Angela held her breath until every last one of them took off, after which she raised her eyes to the heavens and mouthed Thank you.
“Return the favor?”
Wincing at Micah’s incredulous tone, she mumbled, “I was hoping that would slip by you.”
He stepped closer, his eyes glowing with a strange light. “It didn’t.”
She swallowed hard. “Well, I didn’t think he’d do it, okay?”
“Pretty sure of yourself, aren’t you?”
Feeling his breath stir her hair, Angela stared up at Micah, saw beyond the belligerent expression, got all tangled up in emotions she wanted no part of. She might be sure of herself in most situations, but not with him.
Never with him.
For example, she couldn’t be certain which he desired more—to choke her for getting them into a fix…or kiss her for getting them out….
The second thought generated a curious trembling inside her. “We’d better get going…just in case.”
Just in case what?
In case Billy Bob changed his mind and came back to take the offered freebie?
In case the state trooper got a line on them and somehow identified her?
Or in case she took a step that would be irreversible…
Angela purposefully stepped back to the car, where she reclaimed her passenger seat, though she was tempted to slide behind the wheel to see what kind of reaction she’d get out of Micah.
Maybe later.
A glance through the rear window told her he was digging around in the trunk, making her regret getting into the car so fast. She’d like to see what he had stored back there.
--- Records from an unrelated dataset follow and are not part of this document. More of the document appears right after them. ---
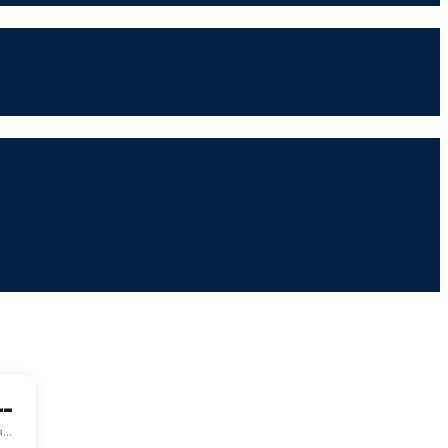
--
..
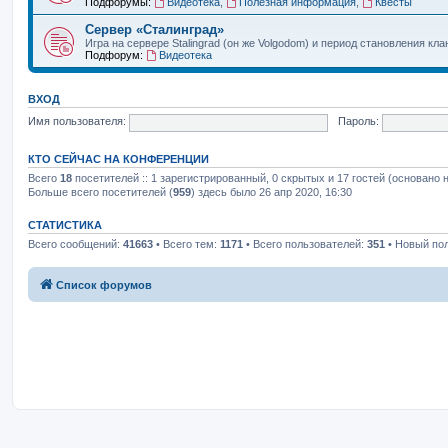
Подфорумы:
Видеотека
,
Полезная информация
,
Квесты
Сервер «Сталинград»
Игра на сервере Stalingrad (он же Volgodom) и период становления кла
Подфорум:
Видеотека
ВХОД
Имя пользователя:
Пароль:
КТО СЕЙЧАС НА КОНФЕРЕНЦИИ
Всего
18
посетителей :: 1 зарегистрированный, 0 скрытых и 17 гостей (основано 
Больше всего посетителей (
959
) здесь было 26 апр 2020, 16:30
СТАТИСТИКА
Всего сообщений:
41663
• Всего тем:
1171
• Всего пользователей:
351
• Новый по
Список форумов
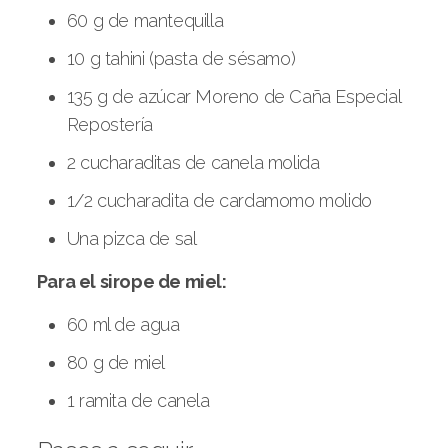
60 g de mantequilla
10 g tahini (pasta de sésamo)
135 g de azúcar Moreno de Caña Especial
Repostería
2 cucharaditas de canela molida
1/2 cucharadita de cardamomo molido
Una pizca de sal
Para el sirope de miel:
60 ml de agua
80 g de miel
1 ramita de canela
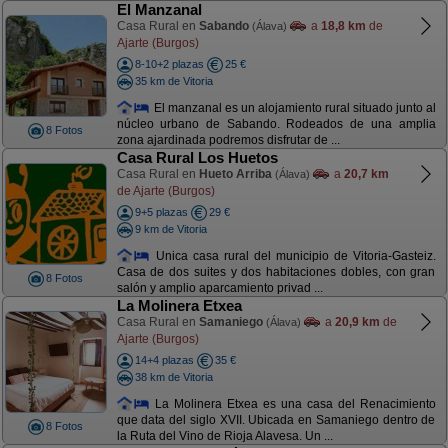
El Manzanal
Casa Rural en
Sabando
a
18,8 km
de
(Álava)
Ajarte (Burgos)
8-10+2 plazas
25 €
35 km de Vitoria
El manzanal es un alojamiento rural situado junto al
núcleo urbano de Sabando. Rodeados de una amplia
8 Fotos
zona ajardinada podremos disfrutar de ...
Casa Rural Los Huetos
Casa Rural en
Hueto Arriba
a
20,7 km
(Álava)
de Ajarte (Burgos)
9+5 plazas
29 €
9 km de Vitoria
Unica casa rural del municipio de Vitoria-Gasteiz.
Casa de dos suites y dos habitaciones dobles, con gran
8 Fotos
salón y amplio aparcamiento privad ...
La Molinera Etxea
Casa Rural en
Samaniego
a
20,9 km
de
(Álava)
Ajarte (Burgos)
14+4 plazas
35 €
38 km de Vitoria
La Molinera Etxea es una casa del Renacimiento
que data del siglo XVII. Ubicada en Samaniego dentro de
8 Fotos
la Ruta del Vino de Rioja Alavesa. Un ...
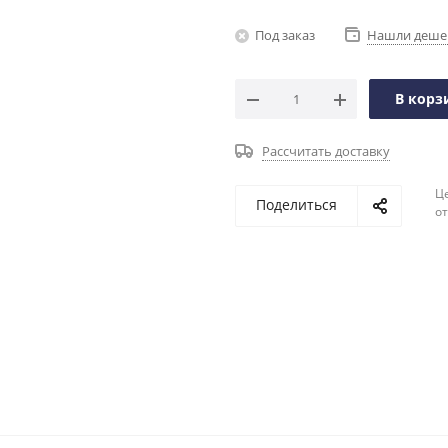
Под заказ
Нашли деше
В корз
Рассчитать доставку
Ц
Поделиться
о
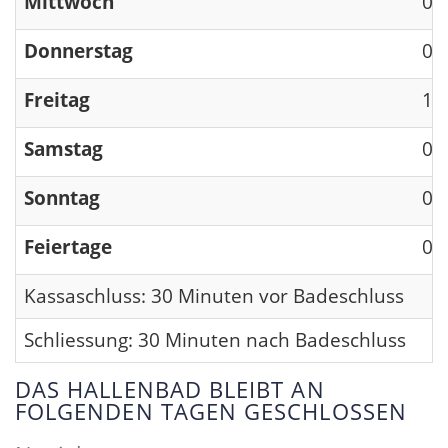
Mittwoch
09
Donnerstag
09
Freitag
13
Samstag
09
Sonntag
09
Feiertage
09
Kassaschluss: 30 Minuten vor Badeschluss
Schliessung: 30 Minuten nach Badeschluss
DAS HALLENBAD BLEIBT AN
FOLGENDEN TAGEN GESCHLOSSEN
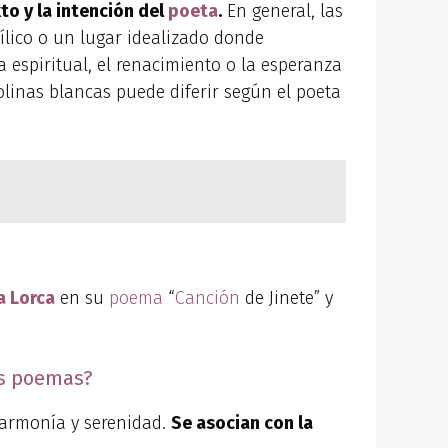
to y la intención del
poeta
.
En general, las
dílico o un lugar idealizado donde
espiritual, el renacimiento o la esperanza
linas blancas puede diferir según el poeta
a Lorca
en su
poema
“
Canción
de Jinete” y
los poemas?
 armonía y serenidad.
Se asocian con la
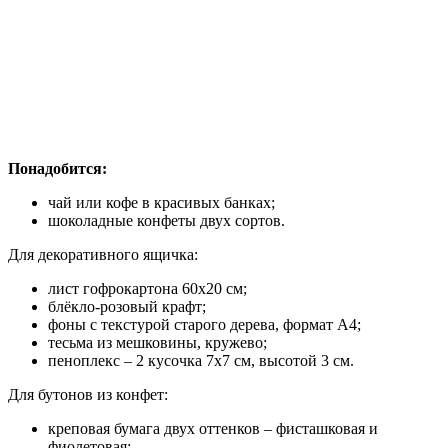
Понадобится:
чай или кофе в красивых банках;
шоколадные конфеты двух сортов.
Для декоративного ящичка:
лист гофрокартона 60х20 см;
блёкло-розовый крафт;
фоны с текстурой старого дерева, формат А4;
тесьма из мешковины, кружево;
пеноплекс – 2 кусочка 7х7 см, высотой 3 см.
Для бутонов из конфет:
креповая бумага двух оттенков – фисташковая и
фиолетовая;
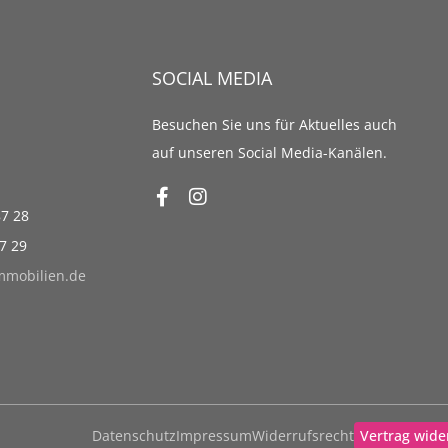
SOCIAL MEDIA
Besuchen Sie uns für Aktuelles auch
auf unseren Social Media-Kanälen.
87 28
87 29
immobilien.de
Datenschutz
Impressum
Widerrufsrecht
Vertrag wide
She didn’t imagine he’d tell her if she simply asked.
“The printout.” Micah handed the sheaf of paper to her and hopped in. “You can play I Spy while I drive.” He put the car in Drive. “Sorry I don’t own a decoder ring, either.”
Scanning the copy on the first page, she sighed. “If you were looking for a way to keep me out of trouble…”
A moment later they merged onto the interstate. Glancing back, Angela got a fleeting impression of a vehicle on the shoulder beneath some trees, but her mind was already preoccupied with the task at hand.
Chapter Nine
“Joey Mariscano has more upstairs than I gave him credit for,” Angela admitted much later. “It would take a genius to unravel his personal code in its entirety.” More genius than she was capable of at the moment. “Too bad I didn’t learn a few secretarial skills in high school. Maybe if I’d taken shorthand…”
“I doubt Mariscano’s version would have any relation to the system found in old business textbooks. And I can’t imagine you taking notes—or anything else—from anyone.”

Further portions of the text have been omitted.